In the book Michelle writes openly about a host of subjects:

  1. She discusses the difficult parts of marriage, and how going to couples therapy helped her “figure out how to build my life in a way that works for me.”
  2. How she struggled with conceiving and had a miscarriage. “We had one pregnancy test come back positive, which caused us both to forget every worry and swoon with joy, but a couple of weeks later I had a miscarriage, which left me physically uncomfortable and cratered any optimism we’d felt,” she wrote.
  3. Her feelings about President Donald Trump. In the book Michelle Obama writes about the impact of the “birther” conspiracy, which was loudly parroted by Trump. She says that beyond being bigoted, it was dangerous. “Donald Trump, with his loud and reckless innuendos, was putting my family’s safety at risk,” Obama said in the book. “And for this I’d never forgive him.”
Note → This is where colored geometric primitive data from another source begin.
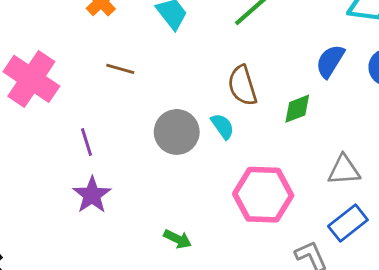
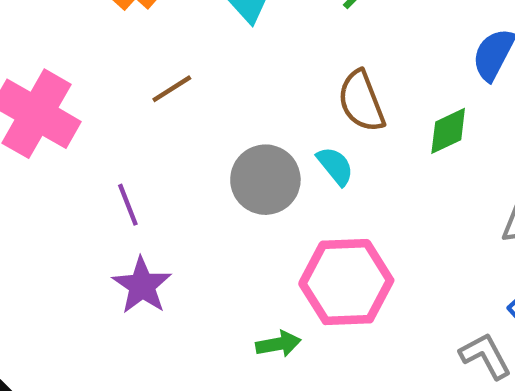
brown line: (120, 69) -> (172, 89), turned -44
pink hexagon: (263, 195) -> (346, 282), moved
green arrow: (178, 239) -> (278, 344), turned -32

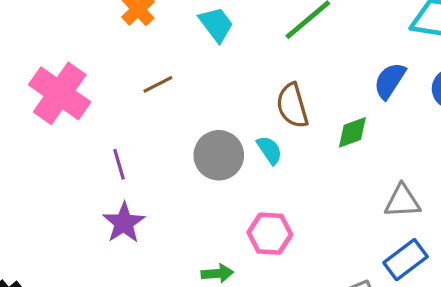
pink hexagon: (346, 282) -> (270, 234), size x0.7

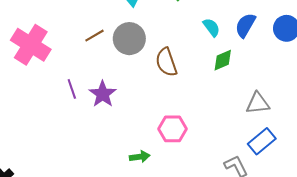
brown semicircle: (292, 106) -> (166, 62), moved
cyan semicircle: (269, 150) -> (211, 27), moved
gray circle: (219, 155) -> (129, 39), moved
purple star: (124, 223) -> (103, 94), moved

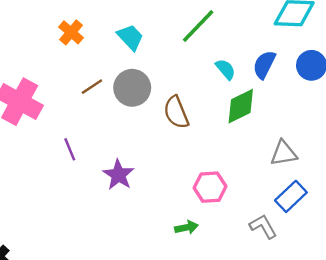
green diamond: (223, 60) -> (241, 106), size x1.4
purple star: (103, 94) -> (118, 175), moved
pink hexagon: (172, 129) -> (210, 187), moved
green arrow: (140, 157) -> (187, 227), moved

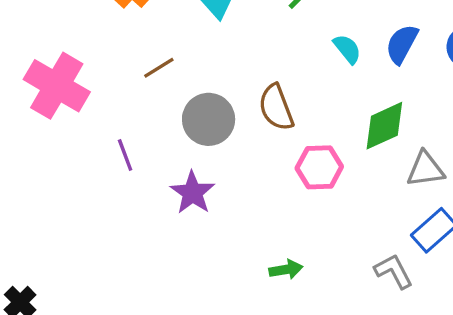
gray circle: (132, 88) -> (209, 119), moved
green diamond: (241, 106) -> (384, 126), moved
pink hexagon: (210, 187) -> (319, 167), moved

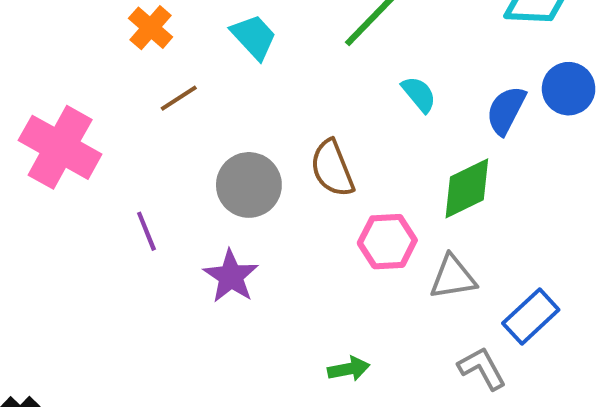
blue semicircle: (402, 44) -> (506, 110), moved
brown line: (159, 68) -> (179, 98), moved
gray triangle: (425, 169) -> (453, 277), moved

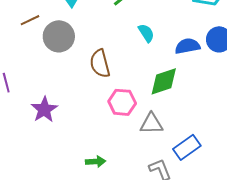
blue semicircle: (506, 110) -> (187, 46), turned 45
gray circle: (249, 185) -> (59, 36), moved

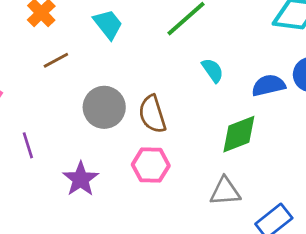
gray circle: (59, 36) -> (104, 107), moved
pink hexagon: (122, 102) -> (151, 165), moved

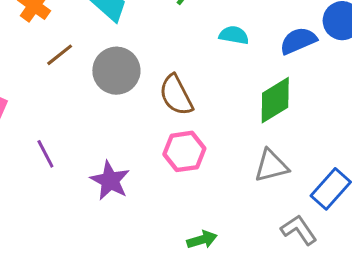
cyan semicircle: (213, 70) -> (234, 35), turned -35
gray circle: (104, 107) -> (116, 71), moved

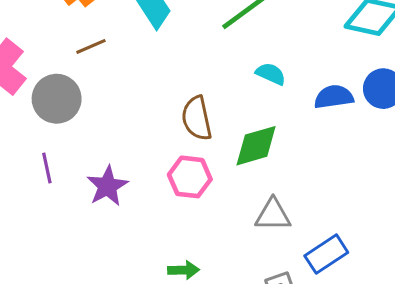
gray circle: (116, 71) -> (57, 99), moved
green diamond: (275, 100) -> (256, 146), moved
purple line: (45, 154) -> (47, 168), moved

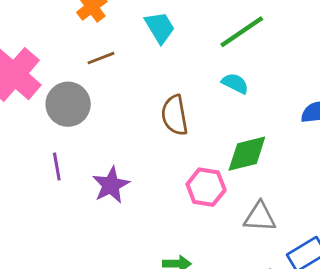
cyan semicircle: (271, 74) -> (235, 83), moved
brown semicircle: (197, 118) -> (175, 115), moved
pink hexagon: (190, 177) -> (206, 187), moved

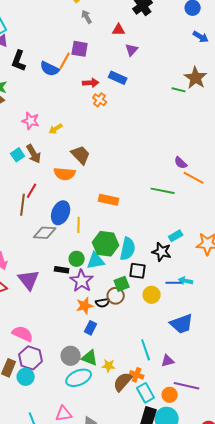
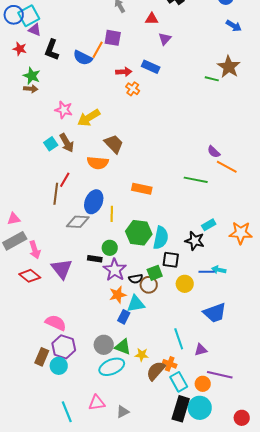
yellow arrow: (56, 129) -> (89, 118), size x1.6
cyan triangle: (96, 261) -> (136, 304), moved
black semicircle: (103, 303) -> (136, 279), moved

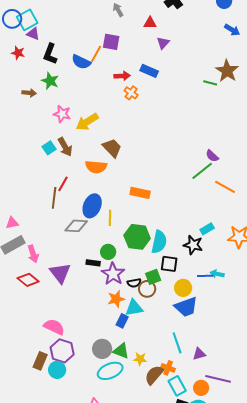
green star: (32, 76) -> (50, 81), moved
orange line: (227, 167) -> (225, 187), moved
green line: (196, 180) -> (202, 171), moved, turned -50
blue trapezoid: (215, 313) -> (186, 307), moved

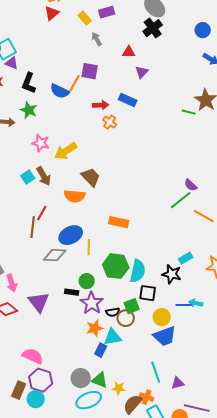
blue ellipse: (92, 206) -> (71, 235), turned 40

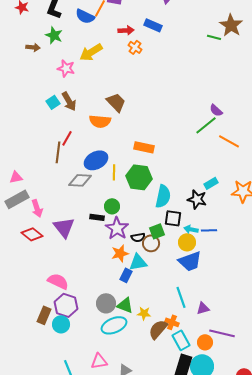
yellow arrow: (66, 151) -> (91, 52), moved
green hexagon: (116, 266) -> (139, 177), moved
cyan arrow: (196, 303) -> (191, 229), moved

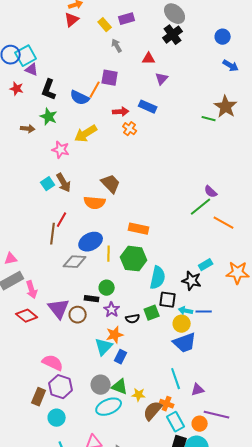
purple star: (117, 228) -> (112, 310), size x0.7
brown circle: (151, 243) -> (78, 315), moved
cyan triangle: (138, 262) -> (104, 347), moved, turned -36
cyan circle: (61, 324) -> (57, 418), moved

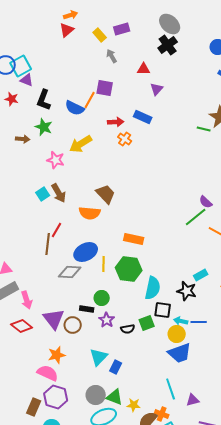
orange star: (115, 335) -> (57, 355), moved

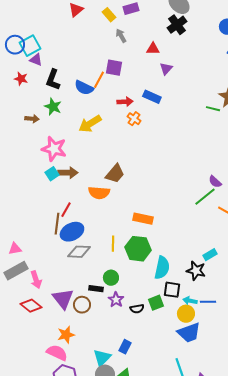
pink star: (56, 160) -> (54, 149), moved, size x1.4
brown arrow: (59, 193) -> (68, 173), turned -60
brown trapezoid: (106, 194) -> (115, 174), turned 85
blue ellipse: (86, 252) -> (72, 232), moved
cyan triangle: (99, 357) -> (102, 358), moved

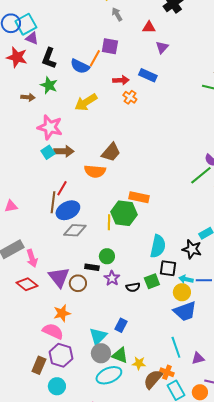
red star: (21, 79) -> (17, 57), size x1.5
pink triangle: (15, 249) -> (11, 206), moved
green hexagon: (138, 249) -> (124, 213), moved

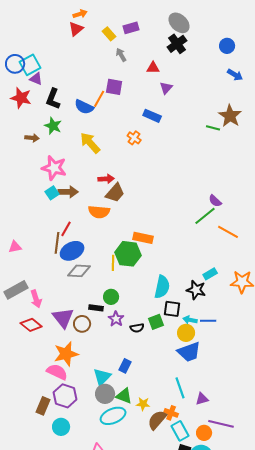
red arrow: (121, 80) -> (106, 179), moved
yellow arrow: (86, 102) -> (90, 143), turned 80
orange star: (62, 313) -> (66, 354), size x1.4

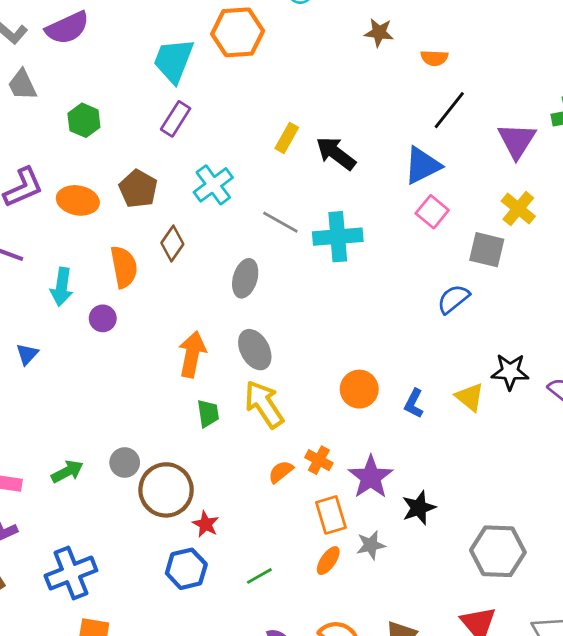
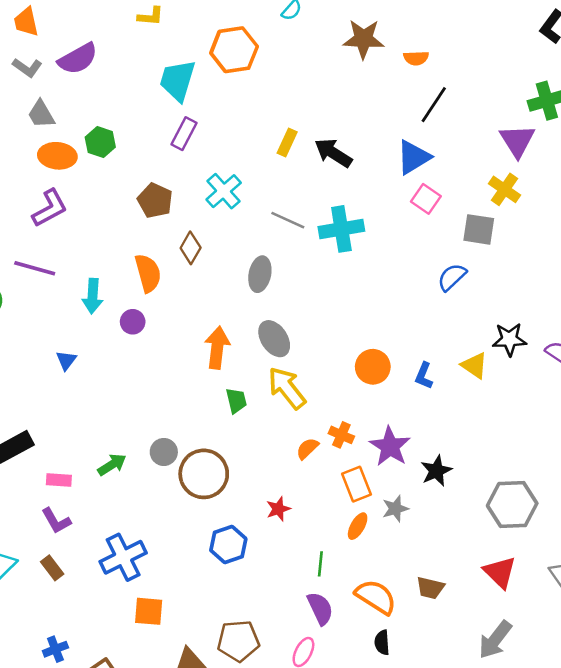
brown star: (379, 33) -> (363, 39), size x1.5
purple triangle: (517, 141) -> (517, 141), moved
orange ellipse: (78, 200) -> (57, 156), moved
red star: (206, 524) -> (278, 509), moved, turned 30
green line: (259, 576) -> (320, 564), moved, turned -50

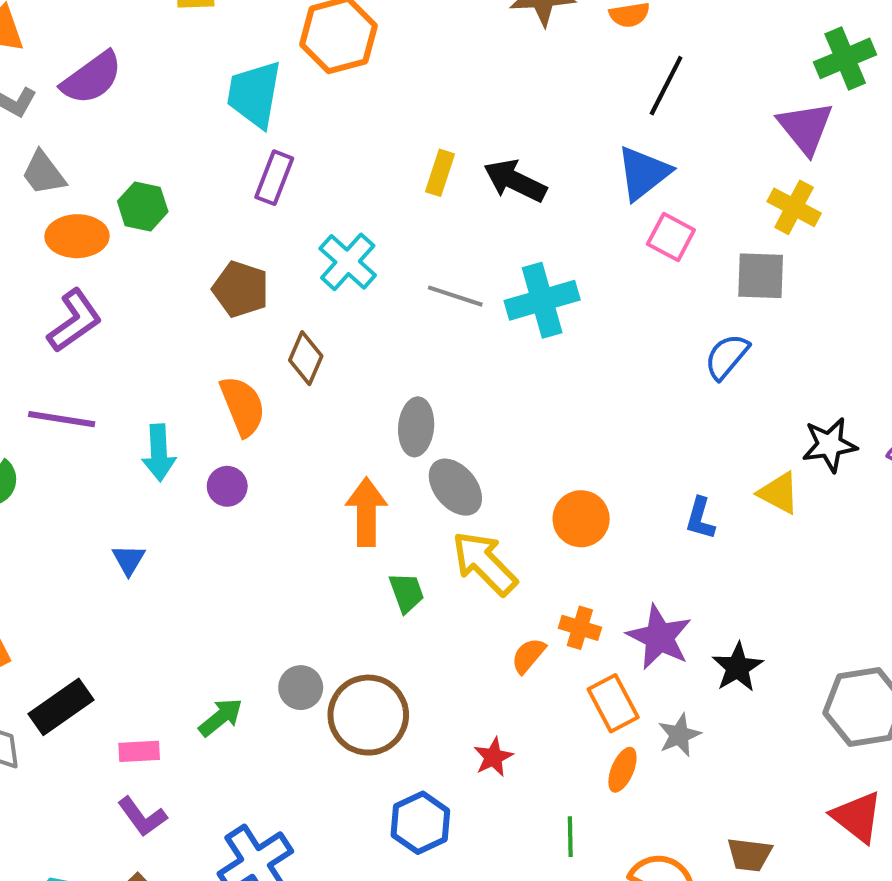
gray ellipse: (260, 274) -> (416, 427), moved
orange circle: (373, 367) -> (581, 519), moved

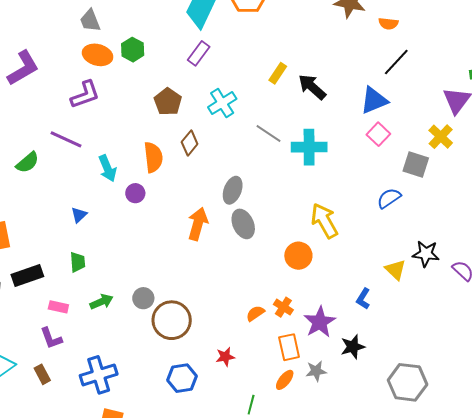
cyan arrow: (159, 453) -> (107, 168), turned -36
blue L-shape: (700, 518) -> (363, 299), moved
yellow arrow: (485, 563) -> (324, 221), moved
green trapezoid: (407, 593) -> (78, 262), moved

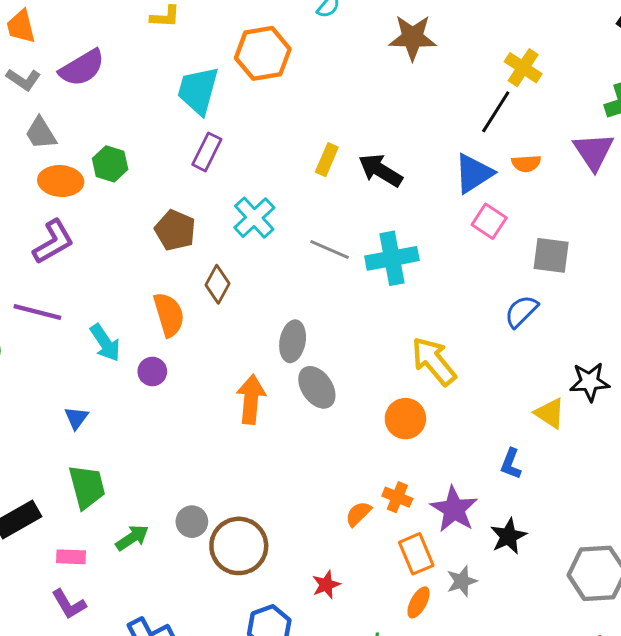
orange semicircle: (388, 24) -> (526, 163), moved
yellow cross: (441, 137) -> (523, 68), moved
green trapezoid: (78, 262) -> (87, 487), size x1.5

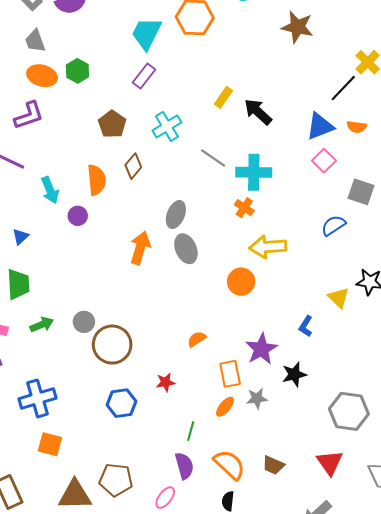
yellow arrow: (434, 361) -> (268, 247), turned -66
orange cross: (397, 497) -> (244, 208), moved

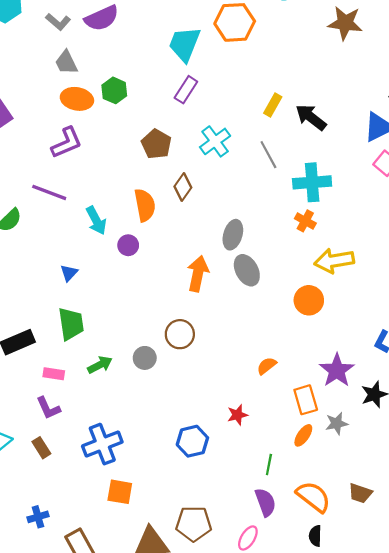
gray line: (213, 158) -> (268, 155), moved, turned 32
brown circle: (112, 345) -> (180, 334), moved, size x0.7

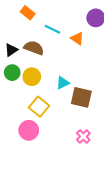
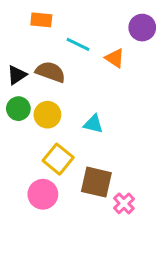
orange rectangle: (28, 13) -> (41, 20), turned -32
cyan triangle: (63, 83) -> (93, 124), turned 40
brown square: (81, 97) -> (96, 182), moved

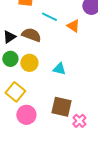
yellow square: (58, 159) -> (15, 92), moved

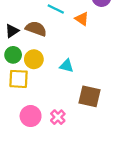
yellow square: (15, 92) -> (19, 79), moved, turned -36
brown square: (61, 107) -> (90, 96), moved
pink cross: (79, 121) -> (58, 117), moved

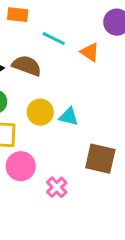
yellow circle: (34, 59) -> (40, 112), moved
pink circle: (31, 116) -> (21, 166), moved

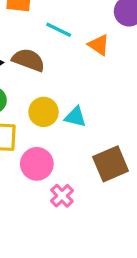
brown square: (100, 159) -> (111, 164), turned -36
pink circle: (21, 166) -> (37, 164), moved

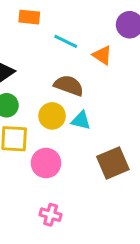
brown semicircle: (28, 60) -> (69, 86), moved
pink cross: (62, 196) -> (51, 215), moved, turned -30

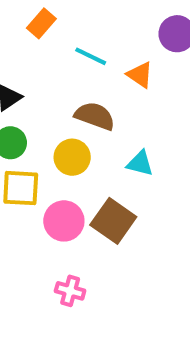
orange rectangle: (29, 17) -> (41, 23), turned -55
cyan triangle: (81, 120) -> (140, 163), moved
brown square: (113, 163) -> (113, 221), moved, turned -32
  4. Sneaking out of the White House with Malia to see the building lit up in rainbow colours to celebrate the US Supreme Court decision on marriage equality. “It had taken us 10 minutes to get out of our own home, but we’d done it,” she wrote. “We were outside, standing on a patch of lawn off to one side, out of sight of the public but with a beautiful, close-up view of the White House, lit up in pride.”
White houseWhite House Photo

Her book was released on November 13, the totals include sales across formats in both the United States and Canada.